Shrien hired publicist Max Clifford to fight some of his battles. This left a very bad taste in the mouth. Why wouldn’t an innocent man boldly face a trial in a court of law? Granted South Africa might not have the same standards as the UK, it was still inconceivable that someone facing such charges wouldn’t want to clear his name at an open trial. Instead Shrien was doing his best to avoid his extradition. South African jails are a nightmare, his lawyers claimed. He would not receive a fair trial, they alleged. Handsome Shrien would be raped as soon as he sets foot inside a South African jail, his publicist trumpeted. The South African government’s case was not helped by its National Police Commissioner Bheki Cele calling Shrien a ‘monkey’.
Now the rumours say that Shrien is gay and was forced into this marriage. There are other stories that Shrien had paid sex with male prostitutes. His family forced him to marry Anni and would not have allowed him to divorce her. If true, it might show a motive for wanting to have his young bride killed.
Shrien is said to be suffering from acute stress and depression. He certainly looks like he is. But then, anyone in his position would be depressed and stressed, wouldn’t they?

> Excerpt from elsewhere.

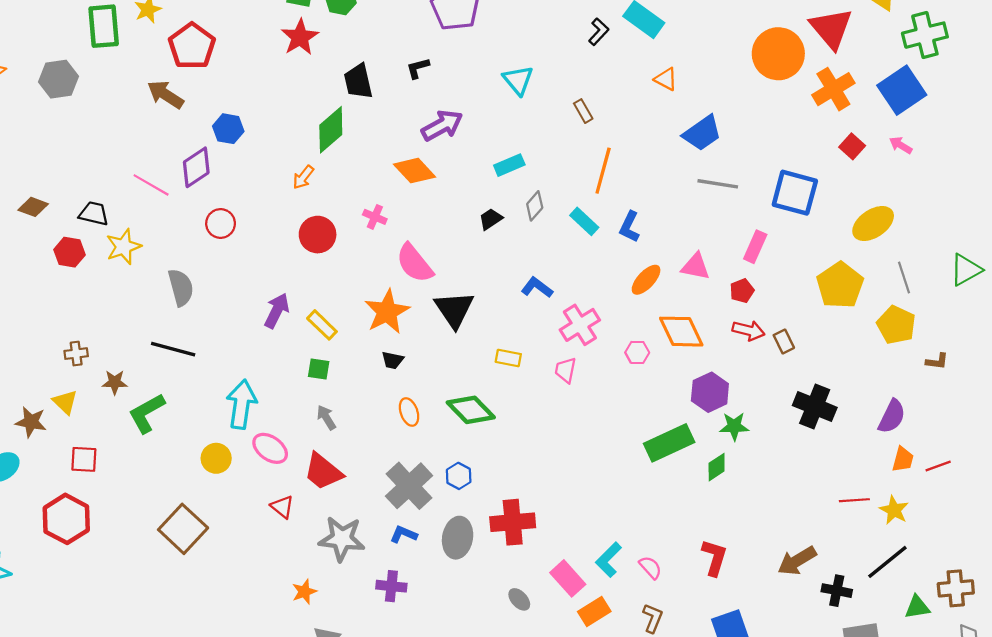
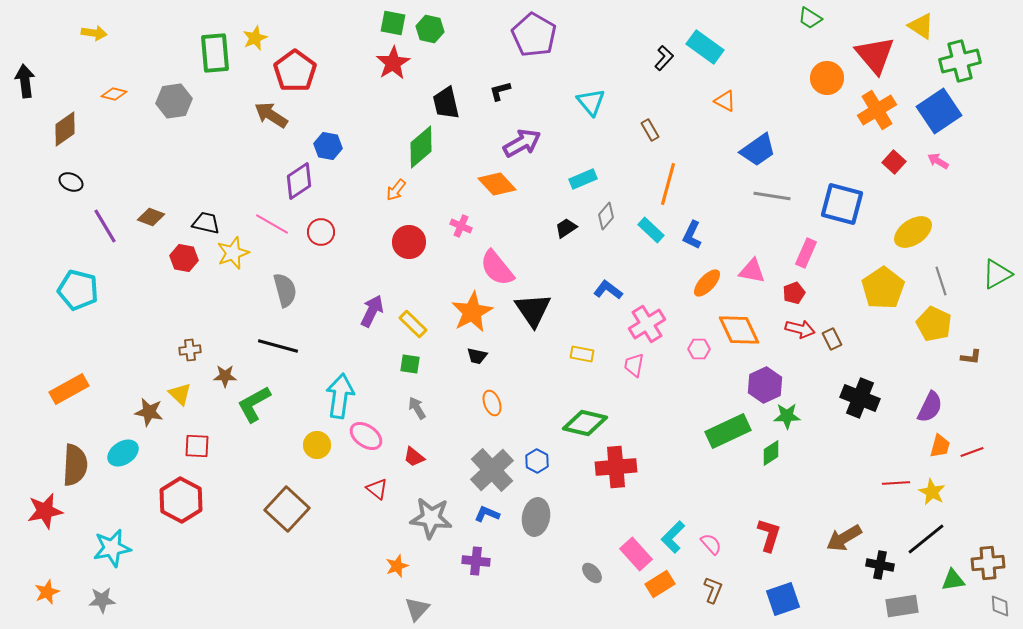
orange circle: (778, 54) -> (827, 78), size x0.7
pink line: (151, 185) -> (272, 224), moved
green diamond: (471, 410) -> (585, 423), moved, turned -33
red trapezoid: (323, 472) -> (414, 457), size x0.6
red cross: (513, 522) -> (616, 467), moved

The extradition hearings are still going on. Tomorrow, 10 August 2011, yet another hearing will take place. A decision on whether to extradite him to South Africa could be given tomorrow. However, it is likely that the extradition hearings could go on for many more weeks or even months.
I hope that Shrien is extradited to South Africa and given a fair trial. Anything short of that would be a travesty of justice. I mean, the British government has signed an extradition treaty with South Africa. If conditions in South African jails are so bad and no one gets a fair trial out there, would such a treaty have been signed? To say that Shrien should not even be extradited and put on trial in South Africa would be to question the UK-SA extradition treaty itself.
In light of the publicity this case has generated, I also hope that Shrien is not harmed while he is an under-trial in South Africa.